Eduardo Galeano’nun futbol için yazdıkları ile yola çıkalım.
“… Bu, günümüzün en kârlı gösterilerinden biri ve artık oynanması için değil, oynanmasının engellenmesi için düzenleniyor.
Kâr amaçlı?..
Bizim toplumda nedense bir kulübün ve bir vakfın parasını yönetmekle ilgili anormal bir özveri ve çaba vardır!
Anlaşılması zor… Başkalarının parasını yönetmeye talip olmak… Nasıl bir irade?
Yönetme aşkının temeli de demokrasi aşkıdır?
Kulüplerdeki demokrasi anlayışı dünyada nadir görülen bir içeriğe sahiptir; tıpkı ülke demokrasisi gibi: Sandık demokrasisi.
Bu demokrasinin temelinde oy vardır, oyun yaratacağı “rant” vardır, o kadar. Başka beklentiye girmeye gerek yok.
Başka bir donanıma da ihtiyaç yoktur. Bütün her şey dört harf ile çekip çekiştirilir.

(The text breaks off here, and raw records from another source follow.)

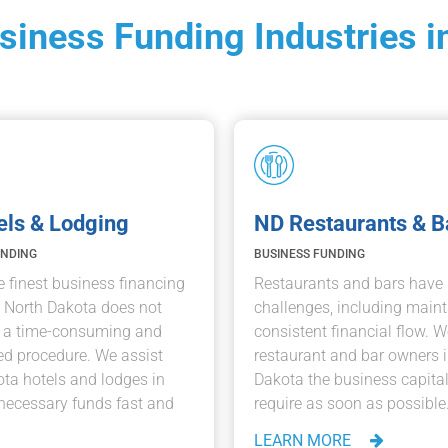
usiness Funding Industries i
els & Lodging
ND Restaurants & B
UNDING
BUSINESS FUNDING
e finest business financing
Restaurants and bars hav
n North Dakota does not
challenges, including maint
e a time-consuming and
consistent financial flow. W
d procedure. We assist
restaurant and bar owners 
ta hotels and lodges in
Dakota the business capital
necessary funds fast and
require as soon as possible
LEARN MORE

Kulüplerin içine batırıldıkları borç batağı bunun ispatıdır. Hani “rant” kulübün çıkarılana yaratılan artı değer filan değildir, açığa oynanan futbolun finansal hizmetidir. Tabii ki bu oyunun, işin bir de başkanı vardır… Her şeyi çekip çekiştiren ve her şeyi yoluna koyan başkan?
Kulübün parasını bir namus borcu olarak gören ve onu nasıl koruması gerektiğini bilen başkan!
Yok öyle bir şey tabii ki;
“Her şey halkın topa tapınmanın, halkın hak ettiği bir batıl inanç olduğu savına dayanır. Her şeyi ile futbola inanmış olan halk kitleleri, kendilerine yakışan bir şekilde ayakları ile düşünmeye başlar ve bilinçaltlarında tatmin olurlar. Bu aşamada hayvansal iç güdüleri insan mantığına hâkim olur, cehalet kültürü ezer ve böylelikle ayaktakımının istediği gerçekleşmiş olur.”
…Ve başkan imparator yapılır. Sandık sayesinde ki demokrasi kılıfı ile ortaya çıkan sosyal ve ekonomik rantın beklentisiyle…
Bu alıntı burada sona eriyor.